Berk recently did a story on the Grand Canyon and I have visited the park many times. I’ve never made it to the North Rim however, and a trip to Las Vegas, Nevada was a wonderful opportunity to check out the other side of that great big hole in the ground as it was practically on the way. If you plan on going know that the North Rim closes around the end of November. When we arrived a few days before Thanksgiving the ranger station, restaurant, gift shop and lodge were all closed. The park was still open but the place was deserted. Only us and a few other cars were at the park that day.

National Park fees are getting kind of pricey.  35 dollars was the day pass fee except there was no one to collect the money. There was an electronic-pay box near the Ranger Station. Several of the other visitors were poking and prodding at the box but no one was having any success actually paying. Payees would stab their card in and look to the waiting customers as if to say, “What do I do now?” Someone else would try to help the lost soul but we were getting nowhere.
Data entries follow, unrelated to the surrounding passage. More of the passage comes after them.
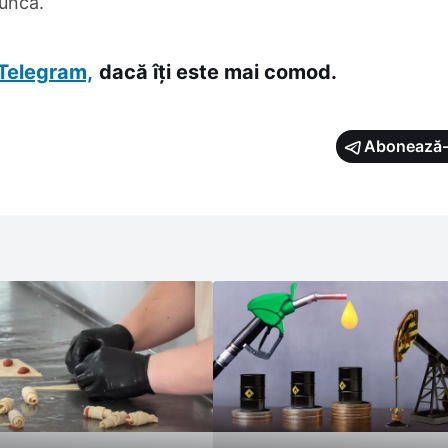
muncă.
Telegram,
dacă îți este mai comod.
Abonează-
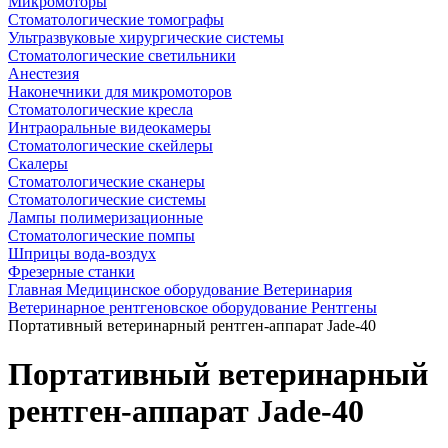
Микромоторы
Стоматологические томографы
Ультразвуковые хирургические системы
Стоматологические светильники
Анестезия
Наконечники для микромоторов
Стоматологические кресла
Интраоральные видеокамеры
Стоматологические скейлеры
Скалеры
Стоматологические сканеры
Стоматологические системы
Лампы полимеризационные
Стоматологические помпы
Шприцы вода-воздух
Фрезерные станки
Главная
Медицинское оборудование
Ветеринария
Ветеринарное рентгеновское оборудование
Рентгены
Портативный ветеринарный рентген-аппарат Jade-40
Портативный ветеринарный
рентген-аппарат Jade-40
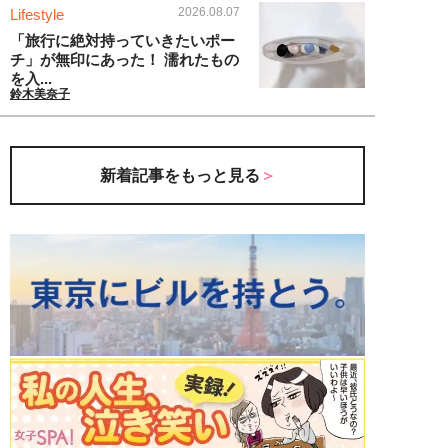
2026.08.07
Lifestyle
「旅行に絶対持っていきたいポー
チ」が無印にあった！ 濡れたもの
を入...
鈴木美奈子
新着記事をもっと見る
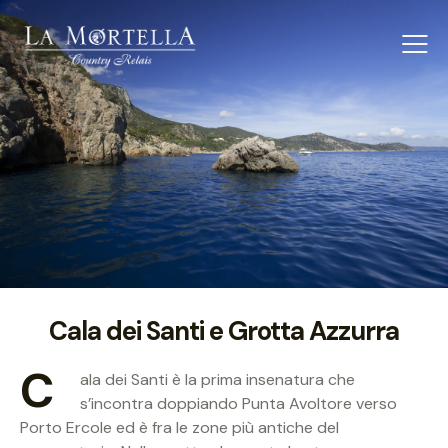
Cala dei Santi e Grotta Azzurra
C
ala dei Santi è la prima insenatura che
s’incontra doppiando Punta Avoltore verso
Porto Ercole ed è fra le zone più antiche del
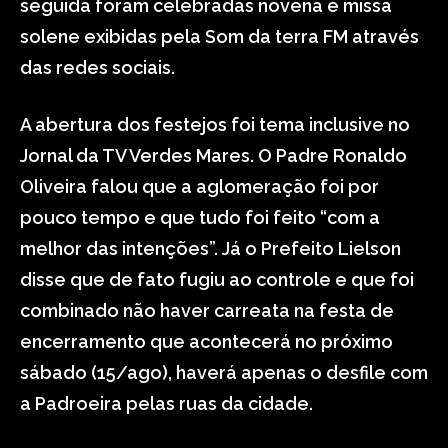
seguida foram celebradas novena e missa
solene exibidas pela Som da terra FM através
das redes sociais.
A abertura dos festejos foi tema inclusive no
Jornal da TV Verdes Mares. O Padre Ronaldo
Oliveira falou que a aglomeração foi por
pouco tempo e que tudo foi feito “com a
melhor das intenções”. Já o Prefeito Lielson
disse que de fato fugiu ao controle e que foi
combinado não haver carreata na festa de
encerramento que acontecerá no próximo
sábado (15/ago), haverá apenas o desfile com
a Padroeira pelas ruas da cidade.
I never got a chance at the box because we decided it must be out of service and besides we were just taking a drive through.

The North Rim is quite a bit different than the South Rim. For one, it’s about 1000 feet higher in elevation. The slope is different also: rain water on the North Rim flows into the canyon while rain water flows away from the canyon on the South Rim. What this means is that the South Rim is relatively straight along the edge with many places to pull over and gaze at the canyon, The North Rim has fjord-like canyons that intersect the Colorado River gorge at right angles so getting to view points means longer drives and some backtracking to get to the next one. There are fewer car-accessible spots on the North Rim and in fact most of it is hiking material. I don’t hike.

There are supposed to be bison running around but except for chipmunks we saw very little wildlife mostly due to the onset of winter. The critters were probably settling in snug somewhere we couldn’t see. The view points may be fewer but the views are still spectacular at the North Rim. My cell phone camera was dwarfed by the immensity of the scene and the photos you see in this story reflect that tiny little sensor.

The North Rim is kind of far from anywhere; the closest lodging we could find was at the Jacob Lake Lodge. The Jacob Lake Lodge is an all-in-one resort with rooms, a gift shop, a nice place to eat and a gas station. The staff was made up of bright young college students who work several-month shifts then go back to school. There are staff accommodations on site. CT and I were amazed at how smart, kind and genuinely good people these kids were. The entire place was run by 20 year-olds, not an adult in sight.

Jacob Lake Lodge is open year around and is worth a visit even if the North Rim is closed. There is a big fireplace and comfy seats to sit in as you pen manifestos or just check your email. The logs are 3 feet long and the fire is tended to by the 20-somethings. The drive up on 89A takes you from mostly desert to pine forests in a few miles. I’ll be going back again because I missed Jacob Lake’s famous pie due to eating so much food. You should go, too.